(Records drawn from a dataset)
<<<<
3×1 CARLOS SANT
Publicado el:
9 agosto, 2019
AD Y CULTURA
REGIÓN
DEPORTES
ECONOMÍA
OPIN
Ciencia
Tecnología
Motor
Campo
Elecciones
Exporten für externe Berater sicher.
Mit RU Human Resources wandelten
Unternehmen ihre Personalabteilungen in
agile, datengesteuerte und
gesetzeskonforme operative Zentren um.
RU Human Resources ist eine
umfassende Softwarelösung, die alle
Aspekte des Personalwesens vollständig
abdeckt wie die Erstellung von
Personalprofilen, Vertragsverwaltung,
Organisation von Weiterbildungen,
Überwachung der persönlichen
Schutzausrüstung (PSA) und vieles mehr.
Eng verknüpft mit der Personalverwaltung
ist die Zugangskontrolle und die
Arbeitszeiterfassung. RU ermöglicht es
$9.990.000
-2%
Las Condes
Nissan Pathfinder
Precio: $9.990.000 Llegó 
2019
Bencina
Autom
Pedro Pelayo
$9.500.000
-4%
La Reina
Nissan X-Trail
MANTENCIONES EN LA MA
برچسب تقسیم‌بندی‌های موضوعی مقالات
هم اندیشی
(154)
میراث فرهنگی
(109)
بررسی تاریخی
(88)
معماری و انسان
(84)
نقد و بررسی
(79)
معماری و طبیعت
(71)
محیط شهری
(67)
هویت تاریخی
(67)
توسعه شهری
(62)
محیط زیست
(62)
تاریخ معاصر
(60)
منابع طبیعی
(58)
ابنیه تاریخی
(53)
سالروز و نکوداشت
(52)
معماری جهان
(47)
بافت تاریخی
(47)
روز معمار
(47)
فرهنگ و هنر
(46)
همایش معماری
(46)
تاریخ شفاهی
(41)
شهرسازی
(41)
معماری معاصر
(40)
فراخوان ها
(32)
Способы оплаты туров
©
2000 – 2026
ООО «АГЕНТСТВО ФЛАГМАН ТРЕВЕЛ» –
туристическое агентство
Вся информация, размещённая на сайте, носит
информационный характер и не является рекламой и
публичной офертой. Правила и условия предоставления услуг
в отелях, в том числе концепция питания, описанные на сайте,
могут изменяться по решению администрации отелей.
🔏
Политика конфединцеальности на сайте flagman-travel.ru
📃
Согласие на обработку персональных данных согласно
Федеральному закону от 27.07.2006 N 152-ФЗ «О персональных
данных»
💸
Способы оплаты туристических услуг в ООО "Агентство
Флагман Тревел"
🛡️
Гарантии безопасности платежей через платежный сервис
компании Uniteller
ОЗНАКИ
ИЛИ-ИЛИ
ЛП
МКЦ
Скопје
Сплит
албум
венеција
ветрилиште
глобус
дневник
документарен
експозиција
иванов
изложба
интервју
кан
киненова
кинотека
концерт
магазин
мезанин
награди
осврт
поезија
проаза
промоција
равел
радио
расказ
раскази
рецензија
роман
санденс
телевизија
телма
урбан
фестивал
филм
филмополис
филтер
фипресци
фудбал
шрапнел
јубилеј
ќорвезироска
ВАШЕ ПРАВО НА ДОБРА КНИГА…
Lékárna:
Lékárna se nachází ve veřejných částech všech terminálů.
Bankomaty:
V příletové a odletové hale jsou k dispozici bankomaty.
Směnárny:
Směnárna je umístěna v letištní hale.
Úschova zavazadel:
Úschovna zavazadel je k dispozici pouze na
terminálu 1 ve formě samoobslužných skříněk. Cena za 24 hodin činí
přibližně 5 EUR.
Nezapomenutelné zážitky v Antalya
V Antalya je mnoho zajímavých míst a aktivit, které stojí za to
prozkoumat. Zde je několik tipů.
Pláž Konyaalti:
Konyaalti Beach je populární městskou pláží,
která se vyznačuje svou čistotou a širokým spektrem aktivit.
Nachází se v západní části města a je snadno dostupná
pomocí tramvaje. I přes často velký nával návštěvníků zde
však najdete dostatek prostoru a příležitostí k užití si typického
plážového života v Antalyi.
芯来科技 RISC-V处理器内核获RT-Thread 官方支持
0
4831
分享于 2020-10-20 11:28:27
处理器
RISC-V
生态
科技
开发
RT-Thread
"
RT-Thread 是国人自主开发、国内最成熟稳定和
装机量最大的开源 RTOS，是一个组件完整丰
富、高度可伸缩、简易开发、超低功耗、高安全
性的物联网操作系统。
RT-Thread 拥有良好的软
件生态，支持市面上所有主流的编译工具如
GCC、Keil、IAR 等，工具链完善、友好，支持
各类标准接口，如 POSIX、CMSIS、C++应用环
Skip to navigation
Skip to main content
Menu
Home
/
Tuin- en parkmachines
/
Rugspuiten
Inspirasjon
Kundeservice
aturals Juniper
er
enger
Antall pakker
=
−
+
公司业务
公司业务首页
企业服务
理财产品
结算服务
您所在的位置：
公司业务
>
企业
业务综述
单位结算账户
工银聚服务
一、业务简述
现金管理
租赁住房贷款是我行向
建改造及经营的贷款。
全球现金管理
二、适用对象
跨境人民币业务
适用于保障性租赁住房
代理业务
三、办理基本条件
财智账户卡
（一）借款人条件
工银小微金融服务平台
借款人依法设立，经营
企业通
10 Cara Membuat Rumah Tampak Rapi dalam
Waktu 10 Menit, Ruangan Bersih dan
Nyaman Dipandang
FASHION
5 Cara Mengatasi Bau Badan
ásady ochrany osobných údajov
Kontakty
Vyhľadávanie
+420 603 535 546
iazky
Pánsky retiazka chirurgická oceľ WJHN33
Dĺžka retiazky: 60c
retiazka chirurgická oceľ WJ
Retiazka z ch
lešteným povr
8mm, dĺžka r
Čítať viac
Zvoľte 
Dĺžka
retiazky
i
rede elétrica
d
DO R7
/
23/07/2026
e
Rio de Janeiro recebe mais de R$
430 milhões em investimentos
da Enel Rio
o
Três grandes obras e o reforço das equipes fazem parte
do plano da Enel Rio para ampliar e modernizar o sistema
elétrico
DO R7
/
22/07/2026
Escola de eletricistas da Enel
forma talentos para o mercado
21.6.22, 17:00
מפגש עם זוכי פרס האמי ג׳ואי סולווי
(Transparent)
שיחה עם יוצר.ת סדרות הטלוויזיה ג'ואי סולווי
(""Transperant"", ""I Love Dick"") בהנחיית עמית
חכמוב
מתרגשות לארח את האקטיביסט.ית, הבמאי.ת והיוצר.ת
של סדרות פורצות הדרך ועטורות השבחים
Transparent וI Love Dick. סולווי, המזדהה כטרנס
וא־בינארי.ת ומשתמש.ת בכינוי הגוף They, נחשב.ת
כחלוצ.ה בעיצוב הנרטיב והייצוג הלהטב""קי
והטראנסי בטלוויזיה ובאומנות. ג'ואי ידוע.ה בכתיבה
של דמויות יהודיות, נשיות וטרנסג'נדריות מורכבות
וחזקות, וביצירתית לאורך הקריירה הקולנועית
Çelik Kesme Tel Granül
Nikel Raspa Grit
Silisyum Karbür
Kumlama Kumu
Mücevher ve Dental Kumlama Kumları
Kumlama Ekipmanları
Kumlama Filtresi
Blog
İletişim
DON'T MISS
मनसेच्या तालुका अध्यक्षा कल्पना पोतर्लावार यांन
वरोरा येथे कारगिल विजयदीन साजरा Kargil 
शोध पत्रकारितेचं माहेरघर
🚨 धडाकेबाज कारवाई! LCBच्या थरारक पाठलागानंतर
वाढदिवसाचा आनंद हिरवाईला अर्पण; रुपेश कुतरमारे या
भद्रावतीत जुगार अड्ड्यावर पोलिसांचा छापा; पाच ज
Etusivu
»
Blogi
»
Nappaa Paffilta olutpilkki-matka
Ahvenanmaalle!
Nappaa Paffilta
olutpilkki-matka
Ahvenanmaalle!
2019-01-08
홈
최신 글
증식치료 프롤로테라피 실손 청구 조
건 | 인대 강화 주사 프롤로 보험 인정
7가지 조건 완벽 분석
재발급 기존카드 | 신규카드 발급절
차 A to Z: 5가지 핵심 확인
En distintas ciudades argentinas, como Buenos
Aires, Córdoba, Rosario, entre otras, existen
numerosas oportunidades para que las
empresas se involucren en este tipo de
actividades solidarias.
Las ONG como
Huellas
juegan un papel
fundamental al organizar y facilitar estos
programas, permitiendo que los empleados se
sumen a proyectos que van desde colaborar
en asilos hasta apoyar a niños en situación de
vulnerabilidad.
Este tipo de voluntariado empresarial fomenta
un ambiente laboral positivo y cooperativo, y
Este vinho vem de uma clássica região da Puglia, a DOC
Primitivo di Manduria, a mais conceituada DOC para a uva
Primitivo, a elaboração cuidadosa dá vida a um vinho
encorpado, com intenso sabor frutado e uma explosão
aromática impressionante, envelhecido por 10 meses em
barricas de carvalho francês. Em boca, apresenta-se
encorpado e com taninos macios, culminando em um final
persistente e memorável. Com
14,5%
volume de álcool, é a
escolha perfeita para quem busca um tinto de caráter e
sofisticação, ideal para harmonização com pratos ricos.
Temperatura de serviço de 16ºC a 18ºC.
>>>>
Problem to work on
All lines in the preceding records that hold the word "сайте" need to be copied.

Exercise response
Вся информация, размещённая на сайте, носит
в отелях, в том числе концепция питания, описанные на сайте,
Политика конфединцеальности на сайте flagman-travel.ru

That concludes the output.